Required work: List, from the lines below, each one with "history" in it.

Material for this exercise:
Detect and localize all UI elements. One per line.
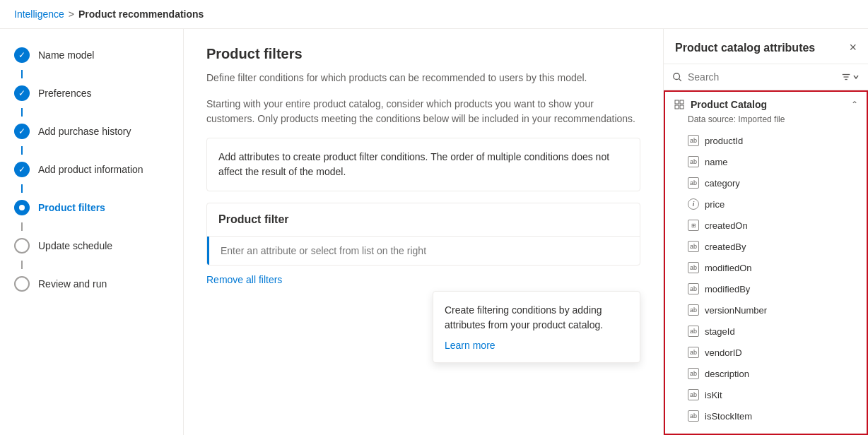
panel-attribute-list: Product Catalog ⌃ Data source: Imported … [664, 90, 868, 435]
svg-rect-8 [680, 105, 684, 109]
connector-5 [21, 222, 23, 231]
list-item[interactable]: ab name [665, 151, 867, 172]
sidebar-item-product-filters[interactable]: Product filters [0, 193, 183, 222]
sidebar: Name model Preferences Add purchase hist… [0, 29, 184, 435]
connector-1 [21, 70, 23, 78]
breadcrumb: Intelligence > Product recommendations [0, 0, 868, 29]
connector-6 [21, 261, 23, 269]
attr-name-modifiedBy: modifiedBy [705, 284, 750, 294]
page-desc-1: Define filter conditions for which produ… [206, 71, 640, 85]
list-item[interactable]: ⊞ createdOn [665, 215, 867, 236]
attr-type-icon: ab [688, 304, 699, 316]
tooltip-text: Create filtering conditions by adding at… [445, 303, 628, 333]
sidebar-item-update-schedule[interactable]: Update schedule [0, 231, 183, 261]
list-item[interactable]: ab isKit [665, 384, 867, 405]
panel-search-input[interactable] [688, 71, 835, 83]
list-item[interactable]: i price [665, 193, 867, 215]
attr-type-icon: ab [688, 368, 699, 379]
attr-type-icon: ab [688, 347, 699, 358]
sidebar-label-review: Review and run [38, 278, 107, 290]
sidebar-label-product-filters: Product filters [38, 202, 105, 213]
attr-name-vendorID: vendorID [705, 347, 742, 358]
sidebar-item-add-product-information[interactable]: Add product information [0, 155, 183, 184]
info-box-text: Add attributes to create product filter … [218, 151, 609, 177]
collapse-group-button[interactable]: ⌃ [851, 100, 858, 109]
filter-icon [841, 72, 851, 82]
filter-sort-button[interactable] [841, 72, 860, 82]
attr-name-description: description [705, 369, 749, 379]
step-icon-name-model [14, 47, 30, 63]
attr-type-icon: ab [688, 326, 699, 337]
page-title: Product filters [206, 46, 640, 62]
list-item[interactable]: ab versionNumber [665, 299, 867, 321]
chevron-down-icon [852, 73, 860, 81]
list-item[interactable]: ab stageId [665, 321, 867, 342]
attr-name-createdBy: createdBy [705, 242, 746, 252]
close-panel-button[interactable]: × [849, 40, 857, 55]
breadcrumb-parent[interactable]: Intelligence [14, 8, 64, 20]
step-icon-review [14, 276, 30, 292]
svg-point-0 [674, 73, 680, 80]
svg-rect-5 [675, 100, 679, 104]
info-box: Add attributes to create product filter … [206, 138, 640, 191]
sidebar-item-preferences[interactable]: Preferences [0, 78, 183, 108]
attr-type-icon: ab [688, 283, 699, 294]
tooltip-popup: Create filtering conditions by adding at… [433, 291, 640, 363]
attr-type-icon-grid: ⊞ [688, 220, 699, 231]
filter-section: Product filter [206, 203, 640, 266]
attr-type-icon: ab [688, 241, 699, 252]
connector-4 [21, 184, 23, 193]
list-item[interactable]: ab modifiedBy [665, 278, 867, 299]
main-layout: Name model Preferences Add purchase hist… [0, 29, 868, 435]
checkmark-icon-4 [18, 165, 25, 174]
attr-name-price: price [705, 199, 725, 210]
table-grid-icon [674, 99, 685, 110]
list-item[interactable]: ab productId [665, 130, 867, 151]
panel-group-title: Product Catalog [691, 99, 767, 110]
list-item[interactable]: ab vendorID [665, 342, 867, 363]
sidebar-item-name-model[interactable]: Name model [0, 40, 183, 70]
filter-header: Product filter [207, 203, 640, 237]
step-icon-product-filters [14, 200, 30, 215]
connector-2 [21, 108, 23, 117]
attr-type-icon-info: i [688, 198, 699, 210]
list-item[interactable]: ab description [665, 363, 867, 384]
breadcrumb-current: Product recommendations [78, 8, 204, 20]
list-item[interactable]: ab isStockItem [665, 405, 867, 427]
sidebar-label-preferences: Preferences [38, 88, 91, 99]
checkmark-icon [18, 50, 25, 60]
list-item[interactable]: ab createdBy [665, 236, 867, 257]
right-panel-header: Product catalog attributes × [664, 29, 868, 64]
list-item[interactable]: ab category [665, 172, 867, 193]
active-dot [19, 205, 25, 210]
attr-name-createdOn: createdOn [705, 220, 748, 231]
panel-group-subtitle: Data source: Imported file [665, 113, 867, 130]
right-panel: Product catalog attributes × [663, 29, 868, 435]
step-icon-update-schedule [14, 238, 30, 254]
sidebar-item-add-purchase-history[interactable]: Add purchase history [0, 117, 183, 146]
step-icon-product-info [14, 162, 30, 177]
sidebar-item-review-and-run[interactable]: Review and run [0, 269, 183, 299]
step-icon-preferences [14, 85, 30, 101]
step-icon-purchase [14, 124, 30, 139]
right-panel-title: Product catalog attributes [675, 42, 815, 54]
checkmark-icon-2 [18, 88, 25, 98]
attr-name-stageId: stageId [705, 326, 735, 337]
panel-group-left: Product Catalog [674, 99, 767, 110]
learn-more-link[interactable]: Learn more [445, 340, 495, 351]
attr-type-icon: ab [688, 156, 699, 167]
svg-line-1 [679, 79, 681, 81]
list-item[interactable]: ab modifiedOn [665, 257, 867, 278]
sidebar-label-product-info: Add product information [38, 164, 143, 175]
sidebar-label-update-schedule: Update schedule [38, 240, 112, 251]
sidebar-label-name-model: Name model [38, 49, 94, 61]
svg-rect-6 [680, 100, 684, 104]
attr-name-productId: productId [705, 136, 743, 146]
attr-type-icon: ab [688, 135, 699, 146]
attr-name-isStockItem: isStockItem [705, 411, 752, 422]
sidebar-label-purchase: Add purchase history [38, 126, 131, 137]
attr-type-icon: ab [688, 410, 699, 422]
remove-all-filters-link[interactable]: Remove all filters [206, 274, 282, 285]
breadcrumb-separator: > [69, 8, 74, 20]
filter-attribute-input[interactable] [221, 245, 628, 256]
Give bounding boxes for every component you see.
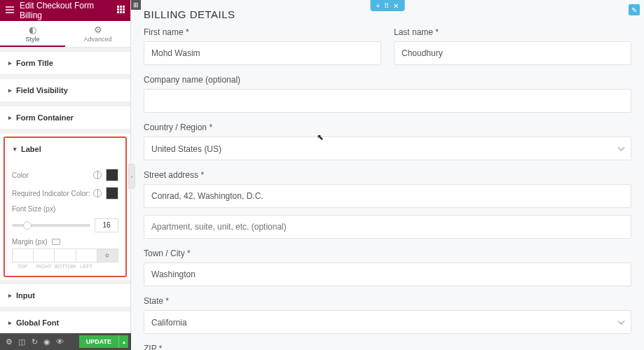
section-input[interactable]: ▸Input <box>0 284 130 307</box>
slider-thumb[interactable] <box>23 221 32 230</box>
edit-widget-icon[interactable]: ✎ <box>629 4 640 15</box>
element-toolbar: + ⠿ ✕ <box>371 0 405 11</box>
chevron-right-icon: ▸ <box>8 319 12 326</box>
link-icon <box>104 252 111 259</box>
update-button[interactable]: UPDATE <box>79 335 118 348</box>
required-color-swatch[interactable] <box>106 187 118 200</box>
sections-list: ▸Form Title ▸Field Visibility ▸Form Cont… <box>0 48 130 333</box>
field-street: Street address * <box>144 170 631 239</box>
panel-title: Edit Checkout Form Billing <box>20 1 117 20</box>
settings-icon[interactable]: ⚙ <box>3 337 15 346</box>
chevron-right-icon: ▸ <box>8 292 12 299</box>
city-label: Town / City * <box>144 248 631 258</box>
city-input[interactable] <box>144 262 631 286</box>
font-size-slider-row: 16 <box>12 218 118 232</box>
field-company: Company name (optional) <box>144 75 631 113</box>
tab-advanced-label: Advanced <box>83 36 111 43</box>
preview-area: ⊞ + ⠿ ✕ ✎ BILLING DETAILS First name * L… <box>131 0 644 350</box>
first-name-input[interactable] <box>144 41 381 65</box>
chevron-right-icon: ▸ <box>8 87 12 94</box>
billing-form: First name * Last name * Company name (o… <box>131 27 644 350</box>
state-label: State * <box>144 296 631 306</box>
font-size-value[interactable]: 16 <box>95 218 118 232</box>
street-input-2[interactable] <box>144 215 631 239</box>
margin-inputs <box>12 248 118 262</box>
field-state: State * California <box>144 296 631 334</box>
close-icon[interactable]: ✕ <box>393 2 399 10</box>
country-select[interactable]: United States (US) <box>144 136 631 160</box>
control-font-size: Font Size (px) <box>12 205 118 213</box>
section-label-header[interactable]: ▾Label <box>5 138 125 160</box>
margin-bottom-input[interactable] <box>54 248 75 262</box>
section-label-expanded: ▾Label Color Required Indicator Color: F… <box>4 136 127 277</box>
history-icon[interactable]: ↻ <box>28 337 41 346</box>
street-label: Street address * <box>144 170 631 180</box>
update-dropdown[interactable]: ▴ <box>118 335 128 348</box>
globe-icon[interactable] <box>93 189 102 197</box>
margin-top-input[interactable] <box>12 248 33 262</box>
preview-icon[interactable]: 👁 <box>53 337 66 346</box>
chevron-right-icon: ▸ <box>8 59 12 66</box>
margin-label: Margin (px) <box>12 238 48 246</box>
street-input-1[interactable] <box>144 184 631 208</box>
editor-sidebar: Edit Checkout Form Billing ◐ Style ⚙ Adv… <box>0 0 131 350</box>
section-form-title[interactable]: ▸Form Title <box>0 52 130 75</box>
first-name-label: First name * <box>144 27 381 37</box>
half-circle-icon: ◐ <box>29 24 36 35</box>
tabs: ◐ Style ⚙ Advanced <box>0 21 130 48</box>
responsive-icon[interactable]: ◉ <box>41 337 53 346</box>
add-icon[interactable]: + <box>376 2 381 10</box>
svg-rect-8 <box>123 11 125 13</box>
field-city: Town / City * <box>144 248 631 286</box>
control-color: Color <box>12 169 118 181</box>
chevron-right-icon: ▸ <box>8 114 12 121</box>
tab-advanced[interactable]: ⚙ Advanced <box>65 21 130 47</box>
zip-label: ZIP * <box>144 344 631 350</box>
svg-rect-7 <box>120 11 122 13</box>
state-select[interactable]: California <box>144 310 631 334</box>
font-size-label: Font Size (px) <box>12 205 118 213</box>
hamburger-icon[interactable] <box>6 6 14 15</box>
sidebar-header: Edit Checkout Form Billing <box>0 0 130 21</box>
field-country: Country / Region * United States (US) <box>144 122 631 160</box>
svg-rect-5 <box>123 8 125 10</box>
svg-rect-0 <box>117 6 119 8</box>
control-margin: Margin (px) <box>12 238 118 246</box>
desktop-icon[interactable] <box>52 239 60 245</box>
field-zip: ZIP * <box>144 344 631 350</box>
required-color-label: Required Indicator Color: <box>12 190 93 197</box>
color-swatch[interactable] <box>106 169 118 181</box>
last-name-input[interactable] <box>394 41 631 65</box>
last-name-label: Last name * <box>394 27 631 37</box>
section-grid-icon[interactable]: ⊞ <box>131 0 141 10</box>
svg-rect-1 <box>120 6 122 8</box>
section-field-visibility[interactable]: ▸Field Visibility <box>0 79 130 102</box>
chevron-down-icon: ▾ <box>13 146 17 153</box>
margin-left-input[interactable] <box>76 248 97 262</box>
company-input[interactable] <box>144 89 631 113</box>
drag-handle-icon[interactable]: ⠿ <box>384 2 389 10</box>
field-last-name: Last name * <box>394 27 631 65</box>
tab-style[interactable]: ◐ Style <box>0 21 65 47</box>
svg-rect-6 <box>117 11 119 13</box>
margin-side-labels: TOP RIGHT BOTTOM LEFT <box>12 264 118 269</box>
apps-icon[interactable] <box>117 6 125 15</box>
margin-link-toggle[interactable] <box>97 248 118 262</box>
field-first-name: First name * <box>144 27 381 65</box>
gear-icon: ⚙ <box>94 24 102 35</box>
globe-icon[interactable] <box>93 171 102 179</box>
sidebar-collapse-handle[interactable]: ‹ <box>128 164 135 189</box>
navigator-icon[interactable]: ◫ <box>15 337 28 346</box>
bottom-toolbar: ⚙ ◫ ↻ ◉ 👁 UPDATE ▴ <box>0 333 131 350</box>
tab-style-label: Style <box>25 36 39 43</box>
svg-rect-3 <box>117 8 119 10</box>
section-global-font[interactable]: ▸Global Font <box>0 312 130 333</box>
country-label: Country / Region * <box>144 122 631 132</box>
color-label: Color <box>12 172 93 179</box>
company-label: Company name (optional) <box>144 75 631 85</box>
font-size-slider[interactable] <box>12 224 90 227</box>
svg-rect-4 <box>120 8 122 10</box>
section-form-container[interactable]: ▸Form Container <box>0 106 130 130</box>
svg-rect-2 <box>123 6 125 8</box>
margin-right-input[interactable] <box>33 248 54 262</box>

Written response:
sidebar-item-add-purchase-history[interactable]: Add purchase history [0, 117, 183, 146]
sidebar-label-purchase: Add purchase history [38, 126, 131, 137]
history-icon[interactable]: ↻ <box>28 337 41 346</box>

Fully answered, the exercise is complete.